Nel merito, lo Smi esprime “forte preoccupazione per possibili modifiche del rapporto convenzionale, per la ridefinizione delle modalità organizzative delle cure primarie e per il rischio di una progressiva perdita di autonomia professionale”.
Tra i nodi segnalati anche l’accesso alle Case di comunità. “Per coloro che volontariamente volessero lavorare nelle case di comunità viene impedito l’accesso per mancanza di regole chiare sull’equipollenza dell’attuale corso di formazione in medicina generale con la specializzazione”.
Il sindacato richiama il ruolo del medico di famiglia nel sistema sanitario. “Il medico di famiglia rappresenta un presidio fondamentale di prossimità e continuità assistenziale per i cittadini e qualsiasi intervento riformatore deve essere condiviso con la categoria, valorizzandone competenze ed esperienza”.
Lo stato di agitazione, spiega la segreteria nazionale, è finalizzato a sollecitare l’apertura di un confronto con le istituzioni, “evitando decisioni unilaterali che potrebbero incidere negativamente sull’efficacia dell’assistenza territoriale”.
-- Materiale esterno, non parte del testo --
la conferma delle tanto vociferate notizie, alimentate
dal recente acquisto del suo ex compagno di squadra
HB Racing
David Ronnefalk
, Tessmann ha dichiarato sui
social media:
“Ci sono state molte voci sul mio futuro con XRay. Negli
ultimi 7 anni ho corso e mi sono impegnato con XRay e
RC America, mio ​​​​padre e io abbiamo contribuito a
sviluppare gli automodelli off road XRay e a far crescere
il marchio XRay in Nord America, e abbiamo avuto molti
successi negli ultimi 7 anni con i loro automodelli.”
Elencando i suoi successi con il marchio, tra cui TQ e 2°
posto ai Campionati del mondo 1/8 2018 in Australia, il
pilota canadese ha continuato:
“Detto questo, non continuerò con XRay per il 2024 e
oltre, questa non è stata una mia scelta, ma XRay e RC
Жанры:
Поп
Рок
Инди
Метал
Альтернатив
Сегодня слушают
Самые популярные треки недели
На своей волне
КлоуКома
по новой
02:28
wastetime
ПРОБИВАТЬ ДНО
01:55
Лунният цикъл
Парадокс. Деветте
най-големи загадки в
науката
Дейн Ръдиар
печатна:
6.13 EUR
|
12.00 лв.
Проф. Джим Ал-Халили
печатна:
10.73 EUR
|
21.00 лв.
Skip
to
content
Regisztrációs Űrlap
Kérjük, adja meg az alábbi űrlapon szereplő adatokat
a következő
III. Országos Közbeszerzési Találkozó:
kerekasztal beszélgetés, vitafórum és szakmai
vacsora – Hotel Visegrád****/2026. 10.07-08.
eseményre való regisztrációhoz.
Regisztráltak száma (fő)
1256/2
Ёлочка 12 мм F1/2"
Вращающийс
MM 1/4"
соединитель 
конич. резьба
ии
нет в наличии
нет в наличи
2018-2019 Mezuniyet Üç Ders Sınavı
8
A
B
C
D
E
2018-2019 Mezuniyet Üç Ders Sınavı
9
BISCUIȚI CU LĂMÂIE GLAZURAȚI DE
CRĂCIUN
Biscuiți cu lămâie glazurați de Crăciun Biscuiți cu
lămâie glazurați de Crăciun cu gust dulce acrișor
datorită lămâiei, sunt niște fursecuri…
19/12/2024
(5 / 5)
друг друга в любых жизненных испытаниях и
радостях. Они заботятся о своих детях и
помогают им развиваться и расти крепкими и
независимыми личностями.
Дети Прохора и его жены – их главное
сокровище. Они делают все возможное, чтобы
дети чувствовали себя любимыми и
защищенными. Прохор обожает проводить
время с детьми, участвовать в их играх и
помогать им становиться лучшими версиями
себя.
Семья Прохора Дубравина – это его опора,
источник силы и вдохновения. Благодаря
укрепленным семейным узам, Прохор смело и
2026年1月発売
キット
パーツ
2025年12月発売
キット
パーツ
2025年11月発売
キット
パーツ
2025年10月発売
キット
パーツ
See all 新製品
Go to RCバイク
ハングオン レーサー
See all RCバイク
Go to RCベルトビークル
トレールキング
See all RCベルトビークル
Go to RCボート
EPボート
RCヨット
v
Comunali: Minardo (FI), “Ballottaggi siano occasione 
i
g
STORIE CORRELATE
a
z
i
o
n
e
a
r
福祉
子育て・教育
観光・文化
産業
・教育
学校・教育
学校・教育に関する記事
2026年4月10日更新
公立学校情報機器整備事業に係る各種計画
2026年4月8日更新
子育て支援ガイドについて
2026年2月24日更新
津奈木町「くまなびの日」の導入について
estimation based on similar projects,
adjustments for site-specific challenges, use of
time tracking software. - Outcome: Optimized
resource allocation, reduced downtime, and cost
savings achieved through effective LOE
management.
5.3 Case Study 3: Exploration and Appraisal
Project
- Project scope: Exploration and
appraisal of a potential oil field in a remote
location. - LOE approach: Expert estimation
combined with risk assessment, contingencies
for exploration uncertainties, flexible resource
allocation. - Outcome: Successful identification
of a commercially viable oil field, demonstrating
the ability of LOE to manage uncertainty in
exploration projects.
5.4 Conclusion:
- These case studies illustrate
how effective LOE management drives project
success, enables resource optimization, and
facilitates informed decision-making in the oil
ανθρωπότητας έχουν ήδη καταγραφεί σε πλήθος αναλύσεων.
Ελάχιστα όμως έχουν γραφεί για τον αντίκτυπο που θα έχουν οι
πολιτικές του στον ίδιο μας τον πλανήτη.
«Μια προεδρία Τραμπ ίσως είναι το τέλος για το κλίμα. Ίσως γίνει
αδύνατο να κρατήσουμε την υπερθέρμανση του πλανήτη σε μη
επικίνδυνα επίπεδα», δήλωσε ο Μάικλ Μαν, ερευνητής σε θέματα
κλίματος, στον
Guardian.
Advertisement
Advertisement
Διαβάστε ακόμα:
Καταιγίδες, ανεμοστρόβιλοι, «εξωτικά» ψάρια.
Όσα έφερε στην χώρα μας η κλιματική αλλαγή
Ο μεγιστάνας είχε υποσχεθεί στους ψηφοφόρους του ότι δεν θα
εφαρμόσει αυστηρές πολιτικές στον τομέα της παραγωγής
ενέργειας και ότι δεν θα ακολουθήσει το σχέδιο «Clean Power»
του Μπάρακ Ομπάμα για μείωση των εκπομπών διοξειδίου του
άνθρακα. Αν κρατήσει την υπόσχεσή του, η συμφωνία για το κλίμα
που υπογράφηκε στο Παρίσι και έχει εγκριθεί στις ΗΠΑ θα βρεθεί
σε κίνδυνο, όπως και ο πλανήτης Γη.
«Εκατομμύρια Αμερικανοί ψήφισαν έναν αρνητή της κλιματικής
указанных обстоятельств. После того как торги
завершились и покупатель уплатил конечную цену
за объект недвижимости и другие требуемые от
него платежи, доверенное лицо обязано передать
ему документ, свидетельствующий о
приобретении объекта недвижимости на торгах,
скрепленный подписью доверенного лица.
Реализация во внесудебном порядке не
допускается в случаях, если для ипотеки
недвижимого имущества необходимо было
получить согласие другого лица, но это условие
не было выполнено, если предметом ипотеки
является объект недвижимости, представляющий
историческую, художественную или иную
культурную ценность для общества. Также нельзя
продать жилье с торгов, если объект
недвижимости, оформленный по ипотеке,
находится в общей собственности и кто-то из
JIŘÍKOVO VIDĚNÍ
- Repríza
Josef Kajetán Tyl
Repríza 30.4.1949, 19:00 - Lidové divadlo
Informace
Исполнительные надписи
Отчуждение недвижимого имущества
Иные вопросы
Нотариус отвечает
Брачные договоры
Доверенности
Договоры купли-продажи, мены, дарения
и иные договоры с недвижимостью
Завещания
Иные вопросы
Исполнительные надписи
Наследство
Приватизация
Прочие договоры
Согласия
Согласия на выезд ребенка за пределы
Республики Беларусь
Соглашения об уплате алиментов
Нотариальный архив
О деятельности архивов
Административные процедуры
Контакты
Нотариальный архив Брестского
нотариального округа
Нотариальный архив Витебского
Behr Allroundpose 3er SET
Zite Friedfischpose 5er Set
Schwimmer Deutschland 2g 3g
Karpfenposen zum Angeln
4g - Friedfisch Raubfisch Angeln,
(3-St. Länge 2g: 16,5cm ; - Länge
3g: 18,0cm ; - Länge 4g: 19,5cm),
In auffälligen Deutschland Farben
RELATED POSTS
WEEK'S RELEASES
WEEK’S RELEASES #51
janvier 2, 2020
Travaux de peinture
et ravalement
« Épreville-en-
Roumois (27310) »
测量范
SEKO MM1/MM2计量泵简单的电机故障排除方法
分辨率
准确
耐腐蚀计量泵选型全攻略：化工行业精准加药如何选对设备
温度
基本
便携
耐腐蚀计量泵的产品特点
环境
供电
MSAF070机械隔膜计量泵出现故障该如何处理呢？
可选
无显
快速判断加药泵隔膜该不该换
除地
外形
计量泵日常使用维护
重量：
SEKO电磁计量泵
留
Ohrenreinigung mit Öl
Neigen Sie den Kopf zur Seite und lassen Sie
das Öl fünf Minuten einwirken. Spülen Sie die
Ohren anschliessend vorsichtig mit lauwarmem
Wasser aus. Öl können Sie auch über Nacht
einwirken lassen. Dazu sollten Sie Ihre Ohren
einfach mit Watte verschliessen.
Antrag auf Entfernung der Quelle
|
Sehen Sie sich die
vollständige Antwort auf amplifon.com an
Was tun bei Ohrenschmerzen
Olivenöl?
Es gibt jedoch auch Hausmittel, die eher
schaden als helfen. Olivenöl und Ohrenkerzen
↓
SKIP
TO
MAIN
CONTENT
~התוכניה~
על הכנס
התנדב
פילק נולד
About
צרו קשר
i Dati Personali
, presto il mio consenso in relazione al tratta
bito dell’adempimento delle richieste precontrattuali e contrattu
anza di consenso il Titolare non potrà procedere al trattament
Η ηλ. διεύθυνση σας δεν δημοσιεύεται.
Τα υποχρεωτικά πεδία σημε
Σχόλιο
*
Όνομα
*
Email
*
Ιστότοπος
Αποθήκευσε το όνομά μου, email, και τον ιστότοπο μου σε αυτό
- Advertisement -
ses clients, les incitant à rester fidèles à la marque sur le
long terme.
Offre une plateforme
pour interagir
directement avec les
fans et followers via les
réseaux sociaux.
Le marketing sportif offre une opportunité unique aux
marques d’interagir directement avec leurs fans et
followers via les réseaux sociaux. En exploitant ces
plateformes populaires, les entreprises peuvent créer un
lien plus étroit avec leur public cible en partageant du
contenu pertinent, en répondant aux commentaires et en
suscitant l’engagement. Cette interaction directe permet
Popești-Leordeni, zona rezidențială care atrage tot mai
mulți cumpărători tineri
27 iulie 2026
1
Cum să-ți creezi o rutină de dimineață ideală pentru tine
Lo Smi ribadisce la disponibilità al dialogo ma chiede “modifiche sostanziali al testo della riforma, affinché siano garantiti adeguati livelli di assistenza, condizioni di lavoro sostenibili per i professionisti e una reale tutela del diritto alla salute dei cittadini”. Nei prossimi giorni, conclude il sindacato, potranno essere annunciate ulteriori iniziative di mobilitazione.